WHAT TO PRODUCE: Retype each record exactly, please. Skip none.

Transcribed page contents:
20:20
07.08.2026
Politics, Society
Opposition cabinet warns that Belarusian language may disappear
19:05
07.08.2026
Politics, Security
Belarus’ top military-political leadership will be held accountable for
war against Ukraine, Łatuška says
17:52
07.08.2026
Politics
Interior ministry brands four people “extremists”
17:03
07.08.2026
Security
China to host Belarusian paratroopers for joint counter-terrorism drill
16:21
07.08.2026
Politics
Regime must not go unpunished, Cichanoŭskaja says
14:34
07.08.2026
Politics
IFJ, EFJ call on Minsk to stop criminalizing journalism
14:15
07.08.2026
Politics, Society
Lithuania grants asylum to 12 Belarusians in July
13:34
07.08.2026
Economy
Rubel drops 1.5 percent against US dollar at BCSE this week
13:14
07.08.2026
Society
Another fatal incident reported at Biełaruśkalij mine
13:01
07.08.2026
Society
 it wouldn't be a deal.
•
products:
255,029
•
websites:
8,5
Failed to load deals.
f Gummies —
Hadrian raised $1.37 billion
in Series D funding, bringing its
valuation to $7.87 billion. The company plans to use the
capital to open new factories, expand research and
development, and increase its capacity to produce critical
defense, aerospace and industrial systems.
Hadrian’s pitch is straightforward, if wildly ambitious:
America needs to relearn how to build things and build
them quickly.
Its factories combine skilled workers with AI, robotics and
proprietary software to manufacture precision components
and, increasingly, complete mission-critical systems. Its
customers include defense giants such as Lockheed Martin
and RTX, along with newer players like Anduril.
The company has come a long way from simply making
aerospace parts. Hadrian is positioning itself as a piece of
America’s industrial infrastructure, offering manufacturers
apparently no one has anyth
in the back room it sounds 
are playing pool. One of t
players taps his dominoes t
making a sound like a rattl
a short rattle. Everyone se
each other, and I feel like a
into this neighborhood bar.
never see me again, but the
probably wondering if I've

SOLUTION TO THE EXERCISE:
20:20
07.08.2026
Politics, Society
Opposition cabinet warns that Belarusian language may disappear
19:05
07.08.2026
Politics, Security
Belarus’ top military-political leadership will be held accountable for
war against Ukraine, Łatuška says
17:52
07.08.2026
Politics
Interior ministry brands four people “extremists”
17:03
07.08.2026
Security
China to host Belarusian paratroopers for joint counter-terrorism drill
16:21
07.08.2026
Politics
Regime must not go unpunished, Cichanoŭskaja says
14:34
07.08.2026
Politics
IFJ, EFJ call on Minsk to stop criminalizing journalism
14:15
07.08.2026
Politics, Society
Lithuania grants asylum to 12 Belarusians in July
13:34
07.08.2026
Economy
Rubel drops 1.5 percent against US dollar at BCSE this week
13:14
07.08.2026
Society
Another fatal incident reported at Biełaruśkalij mine
13:01
07.08.2026
Society
 it wouldn't be a deal.
•
products:
255,029
•
websites:
8,5
Failed to load deals.
f Gummies —
Hadrian raised $1.37 billion
in Series D funding, bringing its
valuation to $7.87 billion. The company plans to use the
capital to open new factories, expand research and
development, and increase its capacity to produce critical
defense, aerospace and industrial systems.
Hadrian’s pitch is straightforward, if wildly ambitious:
America needs to relearn how to build things and build
them quickly.
Its factories combine skilled workers with AI, robotics and
proprietary software to manufacture precision components
and, increasingly, complete mission-critical systems. Its
customers include defense giants such as Lockheed Martin
and RTX, along with newer players like Anduril.
The company has come a long way from simply making
aerospace parts. Hadrian is positioning itself as a piece of
America’s industrial infrastructure, offering manufacturers
apparently no one has anyth
in the back room it sounds 
are playing pool. One of t
players taps his dominoes t
making a sound like a rattl
a short rattle. Everyone se
each other, and I feel like a
into this neighborhood bar.
never see me again, but the
probably wondering if I've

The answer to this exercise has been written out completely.